A worked region-move recommendation: an organization runs Claude on AWS Bedrock in a region whose grid averages around 500 gCO₂e/kWh, with that region reported by telemetry, while a cleaner Bedrock region for the same platform averages around 350 gCO₂e/kWh. The reduction is exactly (500 − 350) / 500, or 30%, so a workload recorded at 20 kgCO₂e over the most recent 30 days would save around 6 kgCO₂e. That 6 kg carries the same uncertainty as the per-token energy estimate behind the original 20 kg, so it is indicative rather than exact. The grid figures used here are illustrative.

Standards alignment

Tailpipe maps its AI methodology to the standards customers report under.

GHG Protocol. Inference energy is reported in line with the GHG Protocol’s Scope 2 guidance, using both location-based and (where a market instrument applies) market-based grid factors. For a customer buying API inference, that energy sits in their Scope 3 value chain; Tailpipe quantifies it at the activity level so it can be allocated there.

ISO 14064-1. The standard requires a greenhouse-gas quantification to disclose its uncertainty. Tailpipe’s per-model provenance records and published ranges provide that uncertainty assessment: every figure carries its source, tier, and confidence rather than a single unqualified number.

Green Software Foundation SCI / SCI-AI. The SCI specification expresses software carbon intensity as SCI = (E × I + M) / R, where E is energy, I is grid carbon intensity, M is embodied emissions, and R is a functional unit. Tailpipe’s AI accounting is operational-only, so M (embodied emissions) is not included and the effective figure is E × I / R. The remaining terms map directly: E is the token count × per-token coefficient × power factors, I is the location-based grid intensity, and R is the unit of work (a token or a request). The SCI-AI fields (token counts, model identification, output type) are captured by the telemetry described above.

EU AI Act Code of Practice. The Code of Practice is moving toward a standardized inference-energy disclosure benchmark for general-purpose AI models. Tailpipe’s provenance-labelled per-model figures and ranges are intended to let customers report against that benchmark as it takes shape. Tailpipe tracks the benchmark; it does not claim certification under it.

Worked example

A medium-sized organization licenses Anthropic’s Claude Sonnet 4 through AWS Bedrock. In a month, their employees input and generate a total of 15,000,000 tokens in conversations.

Tailpipe draws this token count from the customer’s Cost and Usage Report and resolves Claude Sonnet 4’s per-token energy through the waterfall. Claude Sonnet 4 is an undisclosed-parameter closed model that is not independently benchmarked, so it resolves at Tier 4, the throughput-estimate tier, and its figure is reported as an estimated-confidence range rather than a single exact value. Taking the expected per-token estimate (≈0.00245 Wh, applied here as a single blended rate across input and output for simplicity):

0.00245 × 15,000,000 = 36,750 Wh

The power factors are applied.

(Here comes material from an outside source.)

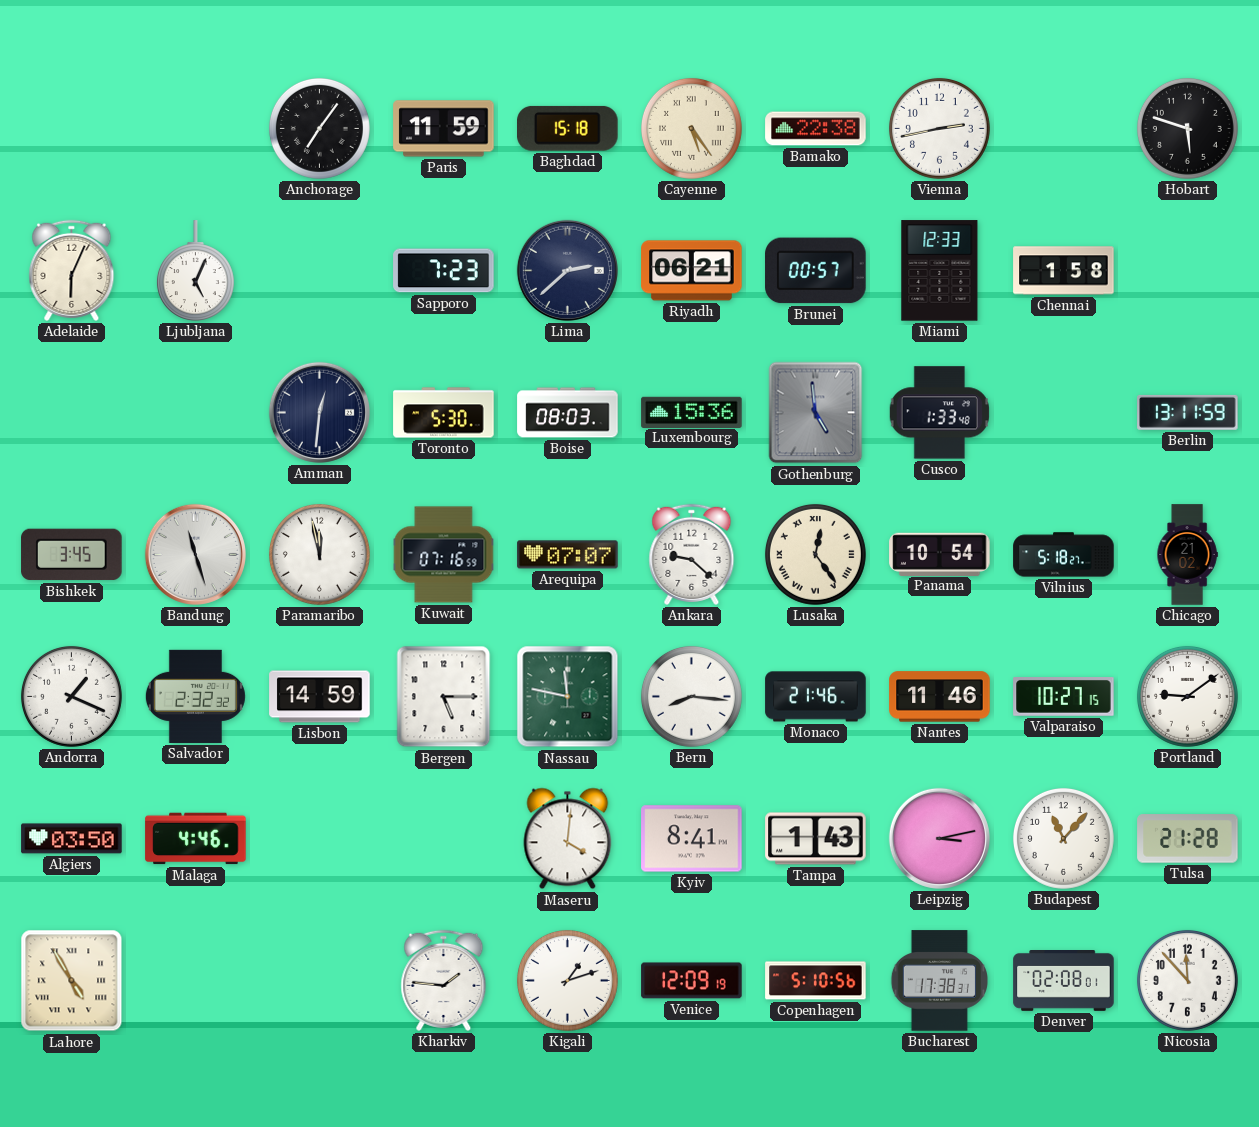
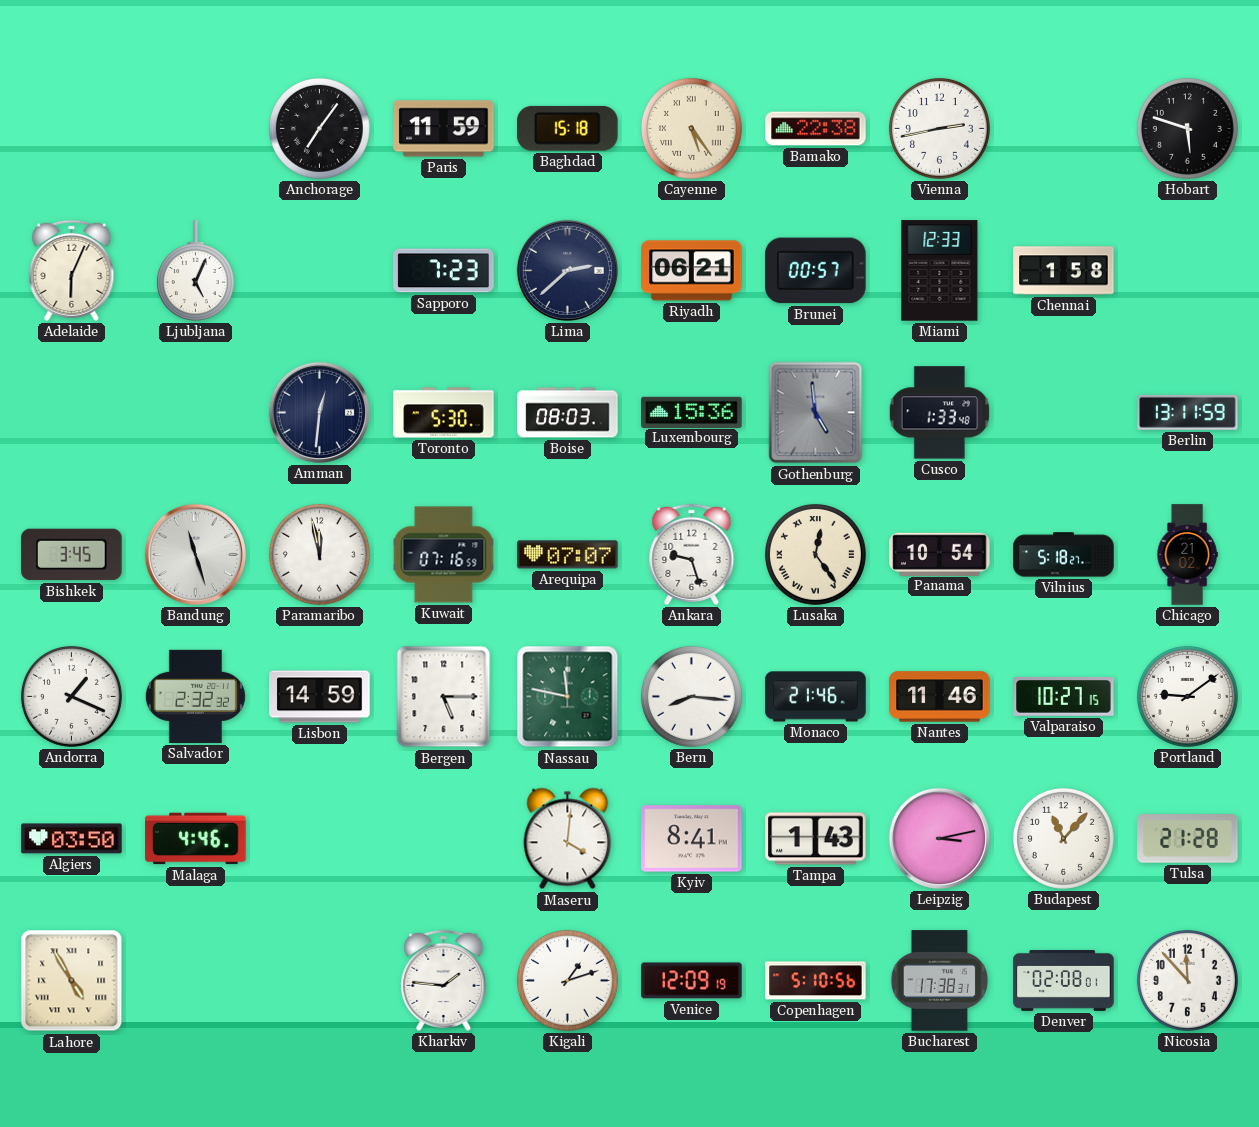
Ankara: 9:22 -> 9:27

Because the provider is Anthropic on AWS, the provider-specific PUE of 1.15 is used (not the global 1.54):

= Power Draw × PSE × Transmission × PUE

= 36,750 × 1.04 × 1.08 × 1.15

= 47,469 Wh

So the organization is responsible for roughly 47.5 kWh of electricity consumption. Tailpipe then applies the carbon intensity of the grid that powered the request: for AWS region eu-central-1, in Frankfurt, the German grid mix at 332 gCO₂e/kWh:

= 47.47 × 332

= 15,760 gCO₂e

This puts the organization’s use of Claude Sonnet 4 at roughly 15.8 kgCO₂e, about the same as driving 58 miles in a petrol car.

Because Claude Sonnet 4 sits at Tier 4, the dashboard does not present this as a single point. It is shown as an estimated-confidence band around the expected value: the arithmetic relationships above are exact, but the absolute magnitude carries the throughput estimate’s uncertainty, so it is reported as a range rather than a precise number.